Есть еще одно обстоятельство – никто не относится ко всем аргументам одинаково, и дело не только в порочной и мелочной человеческой природе. Если вы атеист, то будете чрезвычайно устойчивы к любым сообщениям о чуде, и неважно, насколько хорошо они обоснованы; то же самое будет верно и в случае, если вы верующий. Философ Дэниел Деннет – яростный защитник позиции, что никакой «трудной проблемы» объяснения сознательного опыта от первого лица на самом деле не существует, и он ни на йоту не уступает даже самым сильным контр-аргументам Дэвида Чалмерса (род. 1966)[530]
. Да и сам Мейясу всегда пугающе быстро реагирует на любые возражения против предполагаемой силы аргумента корреляционистского круга. Мы просто не станем рассматривать все имеющиеся аргументы, как если бы они в принципе были равны, а затем, после тщательного их изучения, выбирать наилучший – так не делается; мы нисколько не настроены на терпеливое рассмотрение абсолютно всех имеющихся в наличии тезисов.
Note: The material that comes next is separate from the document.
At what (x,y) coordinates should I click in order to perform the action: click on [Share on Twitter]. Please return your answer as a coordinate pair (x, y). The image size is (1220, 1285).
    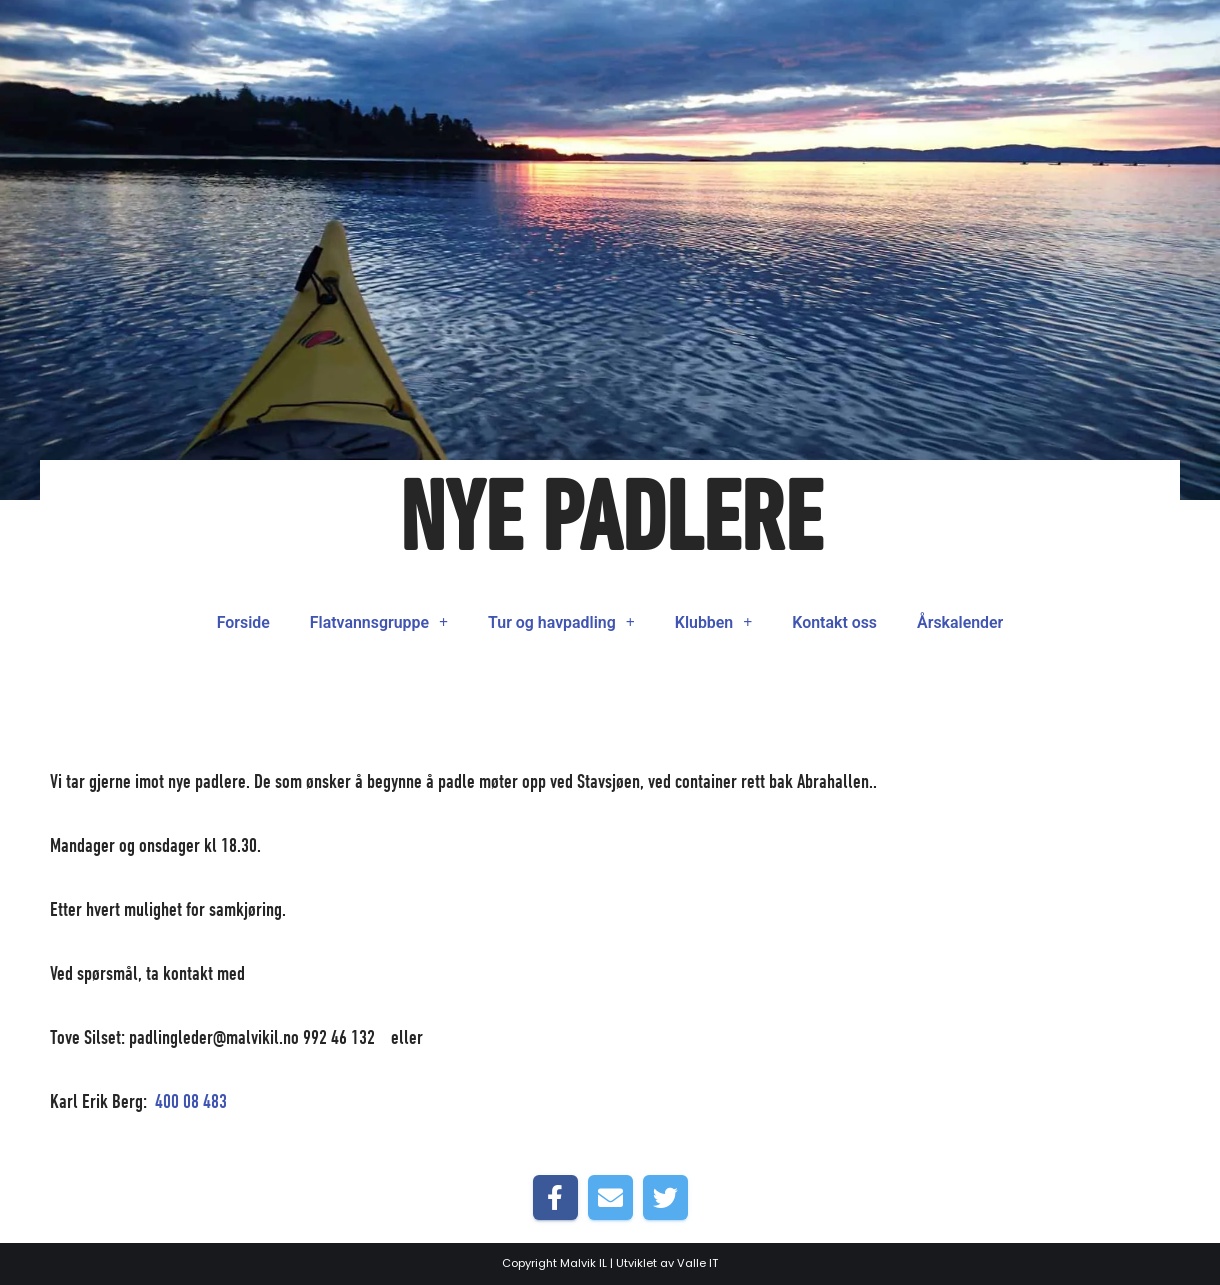     Looking at the image, I should click on (665, 1197).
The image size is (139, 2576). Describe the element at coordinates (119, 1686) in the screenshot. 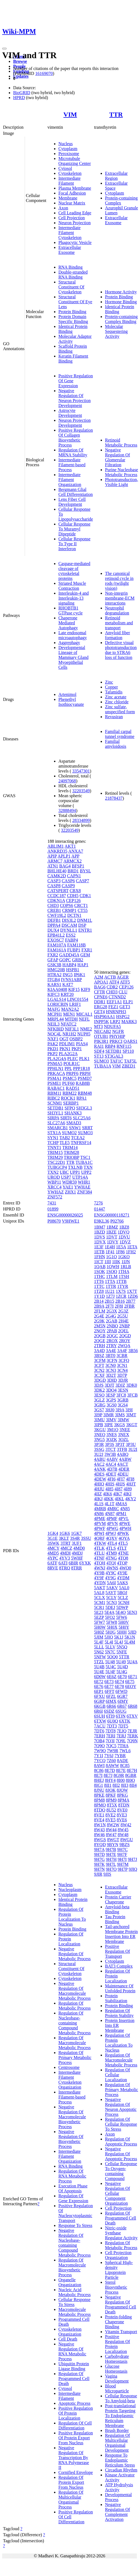 I see `6E78` at that location.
Вместо этого каждый из нас ориентируется на собственное общее понимание того, как должны выглядеть вещи, когда они звучат правдиво. Хотя в математике – любимой модели интеллектуальной жизни Мейясу – это, возможно, проявляется не так откровенно, в философии науки такое поведение – хорошо известный факт: Имре Лакатос (1922–1974) увлекательно писал о том, что мы склонны придерживаться не отдельных сильных аргументов, а исследовательских программ. Мы продолжаем придерживаться их даже при наличии сильных возражений и аномалий и оставляем предпочитаемую программу, только когда она, по-видимому, деградирует[531] .Теперь мы добрались до второй формы «логики отмежевания» Мейясу: поставить под вопрос мотивы оппонента. В каком-то смысле, конечно, верно, что аргументов ad hominem
в дискуссии следует избегать. Но было бы лицемерием утверждать, что мотивы никогда не должны учитываться. Представьте, что вы стали свидетелем яростного спора двух католических священников по поводу учения (доминиканца) Фомы Аквинского о materia signata [532] и опровержения этой теории (иезуитом) Франсиско Суаресом. Позднее кто-то вам сообщает, что первый священник был доминиканцем, а второй – иезуитом. Это полезное знание, ведь теперь вы понимаете, что их спор, казавшийся исключительно интеллектуальным, вероятно, был обусловлен тем, что каждый предсказуемо защищал философского героя своего ордена. Или представьте, что кто-то очень злобно, но явно рационально настаивает на том, что морального закона нет и что «прав тот, кто сильнее», а вы случайно узнаете, что у этого человека богатое преступное прошлое и даже подозрение в совершении по меньшей мере одного убийства. В случае Мейясу тоже полезно знать некоторые мотивы его утверждения, что все в философии должно доказываться и опровергаться. Начнем с того, что он рационалист и потому предполагает, что всякий раз, когда философия не является рационализмом, она сходит с рельсов и летит под откос. Далее, Мейясу в отличие от Уайтхеда считает, что философия по сути своей является дедукций из нерушимых первых принципов, и корреляционистский круг для него – первейший из них: принцип, который следует преодолеть под страхом наказания прожить жизнь «наивным реалистом». Возможны ситуации, когда высказывания о мотивах уводят в сторону или даже оскорбляют; в таких случаях их надо тактично пресекать. Но идея, что к мотивам никогда не следует обращаться, фактически равносильна тезису, что в философии нет места риторике – рационалистическое предубеждение как оно есть.